Data entries:
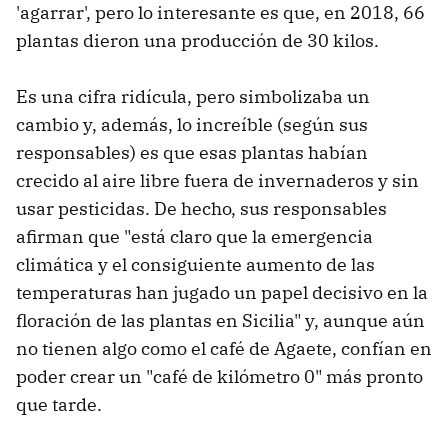
'agarrar', pero lo interesante es que, en 2018, 66
plantas dieron una producción de 30 kilos.
Es una cifra ridícula, pero simbolizaba un
cambio y, además, lo increíble (según sus
responsables) es que esas plantas habían
crecido al aire libre fuera de invernaderos y sin
usar pesticidas. De hecho, sus responsables
afirman que "está claro que la emergencia
climática y el consiguiente aumento de las
temperaturas han jugado un papel decisivo en la
floración de las plantas en Sicilia" y, aunque aún
no tienen algo como el café de Agaete, confían en
poder crear un "café de kilómetro 0" más pronto
que tarde.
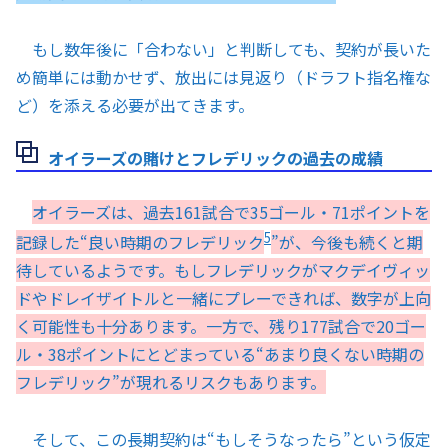
もし数年後に「合わない」と判断しても、契約が長いた
め簡単には動かせず、放出には見返り（ドラフト指名権な
ど）を添える必要が出てきます。
オイラーズの賭けとフレデリックの過去の成績
オイラーズは、過去161試合で35ゴール・71ポイントを
5
記録した“良い時期のフレデリック
”が、今後も続くと期
待しているようです。もしフレデリックがマクデイヴィッ
ドやドレイザイトルと一緒にプレーできれば、数字が上向
く可能性も十分あります。一方で、残り177試合で20ゴー
ル・38ポイントにとどまっている“あまり良くない時期の
フレデリック”が現れるリスクもあります。
そして、この長期契約は“もしそうなったら”という仮定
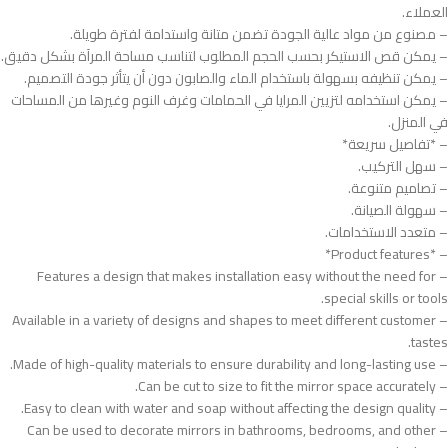
العملاء.
– مصنوع من مواد عالية الجودة تضمن متانة واستدامة لفترة طويلة.
– يمكن قص الاستيكر بحسب الحجم المطلوب لتناسب مساحة المرآة بشكل دقيق.
– يمكن تنظيفه بسهولة باستخدام الماء والصابون دون أن يتأثر جودة التصميم.
– يمكن استخدامه لتزيين المرايا في الحمامات وغرف النوم وغيرها من المساحات
في المنزل.
– *تفاصيل سريعة*
– سهل التركيب.
– تصاميم متنوعة.
– سهولة الصيانة.
– متعدد الاستخدامات.
– *Product features*
– Features a design that makes installation easy without the need for
special skills or tools.
– Available in a variety of designs and shapes to meet different customer
tastes.
– Made of high-quality materials to ensure durability and long-lasting use.
– Can be cut to size to fit the mirror space accurately.
– Easy to clean with water and soap without affecting the design quality.
– Can be used to decorate mirrors in bathrooms, bedrooms, and other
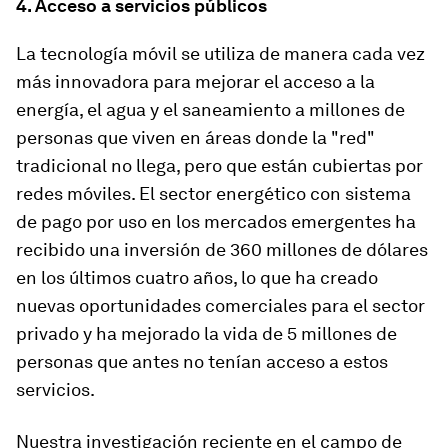
4. Acceso a servicios públicos
La tecnología móvil se utiliza de manera cada vez
más innovadora para mejorar el acceso a la
energía, el agua y el saneamiento a millones de
personas que viven en áreas donde la "red"
tradicional no llega, pero que están cubiertas por
redes móviles. El sector energético con sistema
de pago por uso en los mercados emergentes ha
recibido una inversión de 360 ​​millones de dólares
en los últimos cuatro años, lo que ha creado
nuevas oportunidades comerciales para el sector
privado y ha mejorado la vida de 5 millones de
personas que antes no tenían acceso a estos
servicios.
Nuestra investigación reciente en el campo de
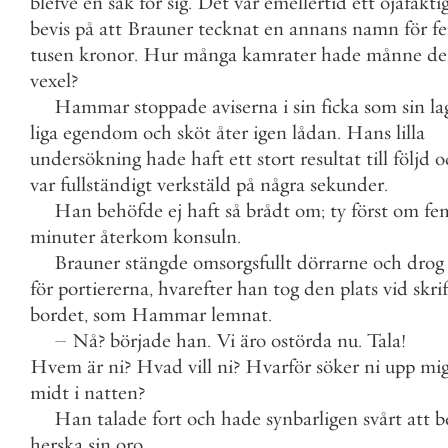
blefve
en
sak
för
sig
.
Det
var
emellertid
ett
ojäfakti
bevis
på
att
Brauner
tecknat
en
annans
namn
för
f
tusen
kronor
.
Hur
många
kamrater
hade
månne
de
vexel
?
Hammar
stoppade
aviserna
i
sin
ficka
som
sin
la
liga
egendom
och
sköt
åter
igen
lådan
.
Hans
lilla
undersökning
hade
haft
ett
stort
resultat
till
följd
o
var
fullständigt
verkstäld
på
några
sekunder
.
Han
behöfde
ej
haft
så
brådt
om
;
ty
först
om
fe
minuter
återkom
konsuln
.
Brauner
stängde
omsorgsfullt
dörrarne
och
drog
för
portiererna
,
hvarefter
han
tog
den
plats
vid
skrif
bordet
,
som
Hammar
lemnat
.
–
Nå
?
började
han
.
Vi
äro
ostörda
nu
.
Tala
!
Hvem
är
ni
?
Hvad
vill
ni
?
Hvarför
söker
ni
upp
mi
midt
i
natten
?
Han
talade
fort
och
hade
synbarligen
svårt
att
b
herska
sin
oro
.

- [Work item]:
Each line in the data that holds the string "يمكن" must be returned.

- [Result of the exercise]:
– يمكن قص الاستيكر بحسب الحجم المطلوب لتناسب مساحة المرآة بشكل دقيق.
– يمكن تنظيفه بسهولة باستخدام الماء والصابون دون أن يتأثر جودة التصميم.
– يمكن استخدامه لتزيين المرايا في الحمامات وغرف النوم وغيرها من المساحات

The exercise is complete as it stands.